Mevani too faces an uncomfortable choice. There is the attraction of building a Dalit-Muslim compact with the Congress which can impact around 30 seats (10 are reserved for SCs) and send a powerful political message for the 2018 Assembly polls in BJP-ruled Rajasthan, Madhya Pradesh, Chhattisgarh and even beyond.
But then the Dalits have their own problems with OBCs and Patels. And any tie-up, open or tacit, would have to keep this in mind now that Thakor is in the Congress and Patel is waiting to take a call. The big question then is whether Mevani can politically survive on his own.
With Gujarat in a churn, the BJP also tried to mollify these disgruntled leaders. It could dominate the state only after it added SCs, STs and OBCs to its upper caste support base and any dent in it now would give a boost to the Congress, which is also trying to rope in parties such as Sharad Yadav's JD-U.
The first warning came 18 months after the 2014 victory when in 2015 the Congress won 24 district panchayats while the BJP could muster just six and though it captured six municipal corporations, its victory margin fell. A year later, Anandiben Patel had to quit as chief minister following a Dalit upsurge against the assault on members of their community. And now OBC leader Thakor is in the Congress camp.
For two decades the Patidars and Patels, particularly the Leuvas and Kadvas (constituting about 60 per cent and 40 per cent of the community) had rallied behind the BJP so much so that one-third BJP MLAs and seven senior cabinet ministers are Patels.
Since Hardik is a Kadva Patel, it now remains to be seen how much he and his community can damage the BJP which is already trying to battle the odds of anti-incumbency, demonetisation and GST and fighting an election in which Modi is no longer the CM candidate.
The BJP tried to undo the damage.
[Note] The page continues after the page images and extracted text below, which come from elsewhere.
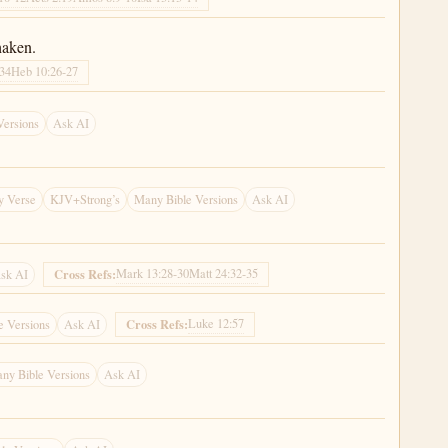
haken.
-34
Heb 10:26-27
Versions
Ask AI
y Verse
KJV+Strong’s
Many Bible Versions
Ask AI
Mark 13:28-30
Matt 24:32-35
Cross Refs:
sk AI
Luke 12:57
Cross Refs:
e Versions
Ask AI
ny Bible Versions
Ask AI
In April 2016, the Gujarat government declared a 10 per cent quota for the economically backward Patidars and other castes in educational institutions which PAAS rejected as a "lollipop" and the Gujarat High Court struck down as unconstitutional. And though it also withdrew the police cases against Patidar leaders, the wounds had already cut deep, especially with Patel being charged with sedition. Recent allegations of the BJP trying to "buy" some Patidar leaders have added to the growing distrust.
Earlier this year, it launched the Adivasi Vikas Gaurav Yatra to woo the approximately 15 per cent tribal community, which affects 27 seats. It also hopes that the Aam Aadmi Party and former Congressman Shankersinh Vaghela - who influences parts of north Gujarat - would cut into the Congress and anti-BJP votes.